Separate aliquoting of PBS and decontamination reagents per patient. All the decontamination reagents i.e., N - acetyl - L - cysteine solution, 4% NaOH, 2.9% Na - citrate, 0.067 M Phosphate buffer ph 6.8 are freshly prepared daily and aliquoted in a smaller glass containers, autoclaved and then bar-coded with patient's identification. As all these containers can be washed, autoclaved and reused, the method is cost-effective.All specimens obtained from sterile body sites are centrifuged and cultured without decontamination. We ensure that the order of specimens processing is from low bacterial load to high bacterial load. Extrapulmonary specimens especially cerebrospinal fluid (CSF) are always processed first. Acid-fast positivity (smear result) is provided within two hours to the healthcare provider.As a general rule only one tube is opened at a time and remaining tubes are kept at least 12 cm away from aerosol-generating activities to minimize the potential for cross contamination.
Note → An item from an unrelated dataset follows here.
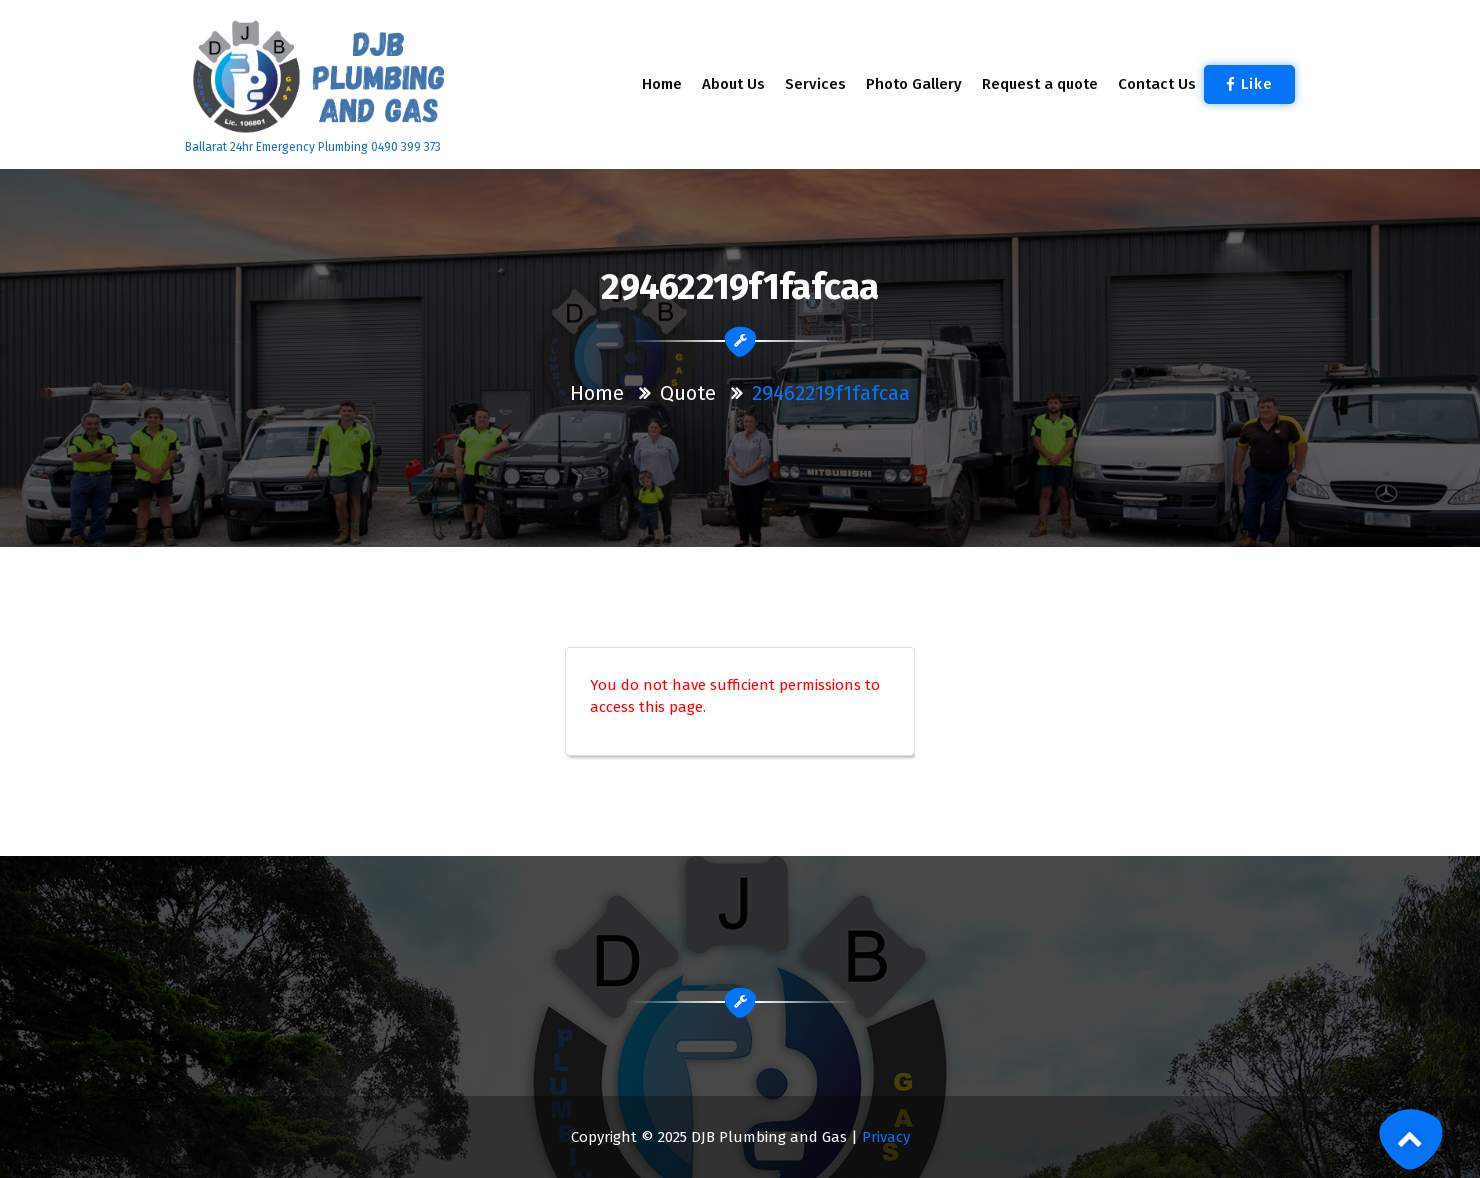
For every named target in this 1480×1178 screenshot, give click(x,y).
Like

In addition, we have started with a regular follow-up of all AFB culture positive patients and a timely inspection of all M. tuberculosis isolates grown in BACTEC 460 TB system by spoligotyping to validate our results. We are following these revised laboratory procedures for the past four years and the incidence of false positive cultures was not repeated again suggesting that the dedicated decontamination did play a role in eliminating the problem.

Identification of cross-contaminated cultures has important consequences such as erroneous diagnosis and needless therapy. The laboratories may also be able to identify certain equipment or procedural errors leading to false positive cultures and if corrected promptly may minimize erroneous reporting. We believe that the use of dedicated decontamination is useful in minimizing cross contamination. Regular clinical feedback is vital in identifying potential cases of cross-contamination. Use of simple and rapid molecular methods aid in diagnosis of laboratory cross-contamination.